> [SUPPLIED DATA]

-- Opening Marker --

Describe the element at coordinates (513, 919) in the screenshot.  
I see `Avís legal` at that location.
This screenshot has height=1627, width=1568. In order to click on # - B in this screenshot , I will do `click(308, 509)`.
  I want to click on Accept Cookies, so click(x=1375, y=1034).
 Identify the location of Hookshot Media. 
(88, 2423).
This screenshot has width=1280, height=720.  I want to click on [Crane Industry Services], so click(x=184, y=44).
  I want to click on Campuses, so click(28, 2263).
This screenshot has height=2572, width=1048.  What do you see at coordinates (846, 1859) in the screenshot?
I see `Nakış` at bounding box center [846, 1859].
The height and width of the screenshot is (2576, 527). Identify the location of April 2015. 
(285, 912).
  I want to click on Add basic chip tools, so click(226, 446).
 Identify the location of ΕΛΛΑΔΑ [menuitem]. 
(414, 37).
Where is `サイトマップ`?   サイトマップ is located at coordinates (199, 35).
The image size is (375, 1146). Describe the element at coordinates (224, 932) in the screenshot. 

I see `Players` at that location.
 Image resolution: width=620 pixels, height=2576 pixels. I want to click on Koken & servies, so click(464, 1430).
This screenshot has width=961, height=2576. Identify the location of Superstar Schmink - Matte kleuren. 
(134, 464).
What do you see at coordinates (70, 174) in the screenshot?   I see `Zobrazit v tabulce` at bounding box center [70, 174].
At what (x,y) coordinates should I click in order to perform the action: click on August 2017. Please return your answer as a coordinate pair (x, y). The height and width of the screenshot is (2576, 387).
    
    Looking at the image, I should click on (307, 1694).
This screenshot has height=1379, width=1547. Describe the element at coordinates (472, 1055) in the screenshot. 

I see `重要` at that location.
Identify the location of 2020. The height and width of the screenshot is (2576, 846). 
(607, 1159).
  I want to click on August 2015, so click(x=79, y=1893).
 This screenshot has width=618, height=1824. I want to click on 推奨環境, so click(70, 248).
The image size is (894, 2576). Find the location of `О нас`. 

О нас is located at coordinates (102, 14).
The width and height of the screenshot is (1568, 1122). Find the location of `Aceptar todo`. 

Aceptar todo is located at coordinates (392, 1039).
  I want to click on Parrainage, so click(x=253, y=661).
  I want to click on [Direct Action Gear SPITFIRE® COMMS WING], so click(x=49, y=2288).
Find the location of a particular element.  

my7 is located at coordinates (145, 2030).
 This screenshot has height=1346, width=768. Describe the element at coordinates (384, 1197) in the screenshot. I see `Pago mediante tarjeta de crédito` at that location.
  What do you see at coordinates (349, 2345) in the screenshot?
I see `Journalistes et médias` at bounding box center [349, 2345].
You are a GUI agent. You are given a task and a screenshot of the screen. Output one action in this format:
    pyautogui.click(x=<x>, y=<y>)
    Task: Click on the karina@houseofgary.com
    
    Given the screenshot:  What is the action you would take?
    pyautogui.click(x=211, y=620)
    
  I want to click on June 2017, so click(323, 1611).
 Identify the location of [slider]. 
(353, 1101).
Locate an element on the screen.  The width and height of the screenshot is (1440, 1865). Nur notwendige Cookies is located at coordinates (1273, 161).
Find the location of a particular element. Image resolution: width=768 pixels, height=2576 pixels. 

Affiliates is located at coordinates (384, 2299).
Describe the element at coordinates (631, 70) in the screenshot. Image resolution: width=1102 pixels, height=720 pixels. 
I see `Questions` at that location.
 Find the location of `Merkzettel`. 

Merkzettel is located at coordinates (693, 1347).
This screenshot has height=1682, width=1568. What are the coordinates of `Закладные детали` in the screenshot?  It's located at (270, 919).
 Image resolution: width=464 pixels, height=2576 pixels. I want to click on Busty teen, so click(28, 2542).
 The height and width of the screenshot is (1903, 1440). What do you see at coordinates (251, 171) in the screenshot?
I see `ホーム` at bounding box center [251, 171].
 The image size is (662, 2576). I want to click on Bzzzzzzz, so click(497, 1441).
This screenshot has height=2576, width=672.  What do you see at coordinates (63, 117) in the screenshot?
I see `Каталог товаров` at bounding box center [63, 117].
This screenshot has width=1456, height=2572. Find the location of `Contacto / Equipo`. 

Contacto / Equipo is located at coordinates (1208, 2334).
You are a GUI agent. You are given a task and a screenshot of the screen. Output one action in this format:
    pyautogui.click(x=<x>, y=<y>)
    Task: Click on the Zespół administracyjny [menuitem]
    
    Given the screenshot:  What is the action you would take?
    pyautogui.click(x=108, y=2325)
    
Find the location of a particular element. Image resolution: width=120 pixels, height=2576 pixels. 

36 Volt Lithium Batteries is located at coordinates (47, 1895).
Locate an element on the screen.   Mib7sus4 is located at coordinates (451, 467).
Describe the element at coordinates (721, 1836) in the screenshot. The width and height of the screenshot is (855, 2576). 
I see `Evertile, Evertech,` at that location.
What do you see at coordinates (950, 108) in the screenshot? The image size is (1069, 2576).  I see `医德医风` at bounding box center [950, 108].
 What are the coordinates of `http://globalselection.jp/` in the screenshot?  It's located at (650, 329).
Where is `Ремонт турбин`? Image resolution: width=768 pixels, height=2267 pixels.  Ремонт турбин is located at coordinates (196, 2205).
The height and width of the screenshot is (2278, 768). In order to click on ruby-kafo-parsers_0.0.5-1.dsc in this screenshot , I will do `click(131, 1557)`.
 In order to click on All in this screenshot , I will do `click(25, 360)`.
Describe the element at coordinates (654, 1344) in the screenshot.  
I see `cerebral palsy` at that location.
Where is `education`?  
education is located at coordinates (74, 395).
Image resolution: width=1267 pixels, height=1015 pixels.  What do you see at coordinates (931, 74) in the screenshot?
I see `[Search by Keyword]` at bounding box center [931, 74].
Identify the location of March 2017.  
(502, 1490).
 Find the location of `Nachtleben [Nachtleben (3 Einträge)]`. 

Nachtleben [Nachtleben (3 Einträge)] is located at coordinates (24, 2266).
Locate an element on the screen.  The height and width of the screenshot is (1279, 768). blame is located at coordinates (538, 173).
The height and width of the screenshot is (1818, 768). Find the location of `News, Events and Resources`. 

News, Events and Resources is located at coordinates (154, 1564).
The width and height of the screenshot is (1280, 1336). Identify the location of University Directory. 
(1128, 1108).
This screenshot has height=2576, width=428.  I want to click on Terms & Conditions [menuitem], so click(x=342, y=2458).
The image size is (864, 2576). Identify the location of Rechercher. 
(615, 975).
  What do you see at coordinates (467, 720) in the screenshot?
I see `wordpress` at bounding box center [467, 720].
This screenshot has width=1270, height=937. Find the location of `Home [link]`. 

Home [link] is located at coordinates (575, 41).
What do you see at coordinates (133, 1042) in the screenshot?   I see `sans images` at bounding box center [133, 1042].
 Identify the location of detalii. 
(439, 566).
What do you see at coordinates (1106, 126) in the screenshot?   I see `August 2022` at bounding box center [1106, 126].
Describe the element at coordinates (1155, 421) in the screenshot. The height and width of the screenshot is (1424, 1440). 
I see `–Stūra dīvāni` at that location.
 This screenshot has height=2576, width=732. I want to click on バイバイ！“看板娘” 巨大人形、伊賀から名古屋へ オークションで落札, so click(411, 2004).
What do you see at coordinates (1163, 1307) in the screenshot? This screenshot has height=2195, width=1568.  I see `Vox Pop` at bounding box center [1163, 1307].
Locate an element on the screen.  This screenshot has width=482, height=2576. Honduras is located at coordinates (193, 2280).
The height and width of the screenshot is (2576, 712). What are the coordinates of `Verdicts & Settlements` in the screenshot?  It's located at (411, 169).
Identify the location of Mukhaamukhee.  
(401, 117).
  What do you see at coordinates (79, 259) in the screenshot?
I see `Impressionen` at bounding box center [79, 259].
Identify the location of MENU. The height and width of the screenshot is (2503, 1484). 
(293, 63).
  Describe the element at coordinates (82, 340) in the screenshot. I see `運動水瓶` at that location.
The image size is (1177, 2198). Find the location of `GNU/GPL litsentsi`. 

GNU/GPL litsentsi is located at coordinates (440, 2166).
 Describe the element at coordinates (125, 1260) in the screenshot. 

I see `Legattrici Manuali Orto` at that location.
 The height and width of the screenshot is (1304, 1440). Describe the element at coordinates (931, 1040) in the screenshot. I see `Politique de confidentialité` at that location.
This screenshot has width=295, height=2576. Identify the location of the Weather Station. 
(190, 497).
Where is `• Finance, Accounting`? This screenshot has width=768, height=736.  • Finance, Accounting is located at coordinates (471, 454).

-- Closing Marker --

Please write out, exactly as they appear above, only the lines in the stretch from the line with "The height and width of the screenshot is (1818, 768)." through the line with "What do you see at coordinates (1106, 126)".

The height and width of the screenshot is (1818, 768). Find the location of `News, Events and Resources`. 

News, Events and Resources is located at coordinates (154, 1564).
The width and height of the screenshot is (1280, 1336). Identify the location of University Directory. 
(1128, 1108).
This screenshot has height=2576, width=428.  I want to click on Terms & Conditions [menuitem], so click(x=342, y=2458).
The image size is (864, 2576). Identify the location of Rechercher. 
(615, 975).
  What do you see at coordinates (467, 720) in the screenshot?
I see `wordpress` at bounding box center [467, 720].
This screenshot has width=1270, height=937. Find the location of `Home [link]`. 

Home [link] is located at coordinates (575, 41).
What do you see at coordinates (133, 1042) in the screenshot?   I see `sans images` at bounding box center [133, 1042].
 Identify the location of detalii. 
(439, 566).
What do you see at coordinates (1106, 126) in the screenshot?   I see `August 2022` at bounding box center [1106, 126].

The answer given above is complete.